Relationships even depend on a points balance, in some sense. If you’re constantly scoring points in your own eyes but not scoring points in the other person’s eyes and they’re doing the same, that’s really bad. Both of you will think you’re way ahead on points and wonder why the other person is defecting slash being so terrible. Much better is if you can both put those points on the board in some sense, so no one thinks they’re somehow way ahead or feels totally unappreciated or unvalued or what not. This stuff matters.
I wonder how much of this is about naming things. I like that you’re attempting to name all your things with resonant terms, and I think that consequences like my reactions here are features rather than bugs because they lead to revealing real differences in world models and perceptions that would otherwise be harder to spot, but there is certainly the risk this is largely about terms instead.
My intuition is that it’s points that matter to you versus points that matter to the judges
This is pretty much 100% of it. Sometimes “the judges” are people whose opinion is decisive, like Ben’s mom, and sometimes “the judges” are just the universe (e.g. will these actions I’m taking result in the parachute opening or not).
Specifically, “scoring points instead of winning.”
I noticed I was sort of confusedly-in-disagreement with your first couple of paragraphs, and I think that boils down to me explaining things inadequately—your complaints felt invalid and your arguments and clarifications felt totally true, and I don’t think we actually disagreed. The above is an important distinction—it’s not about scoring points being bad in an absolute sense, it’s when you score points instead of winning.
In particular, I wasn’t claiming that Eliezer, Scott, and Brent are the ones doing this. I was claiming that the people who shoot back with something like “I don’t think we should listen to this guy, he doesn’t even have a PhD” are scoring points. They’re not playing the same game that Eliezer and Scott and Brent are playing (a truthseeking, accomplish-stuff sort of game) but rather the simpler, more known game of social status.
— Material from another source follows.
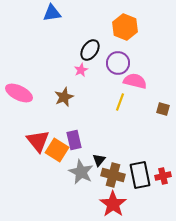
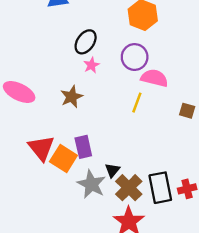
black ellipse: (90, 50) -> (86, 42), moved
brown cross: (113, 175) -> (129, 188), turned 30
My claim there is that even the ones who care about e.g. AI arms races are not in that moment expressing that care—they’ve switched away from engaging with the ideas to engaging with the social subgame. Their true objection to (e.g.) some claim about economics is not “Eliezer doesn’t have a PhD.” They’re ignoring the economics question, and shifting into the trivial subgame and scoring points that are valid in that subgame but futile/useless in the larger game of “will I bring about my will in the world.” Maybe their point-scoring is kind of correlated with winning that larger game (because social status is a useful currency) just like my cousin Ben making logical arguments sometimes has an effect, sort of, maybe, if mom’s in the right mood. But it’s not highly likely to make a difference. It’s mostly pandering or self-gratification or something not motivated by the actual end goal.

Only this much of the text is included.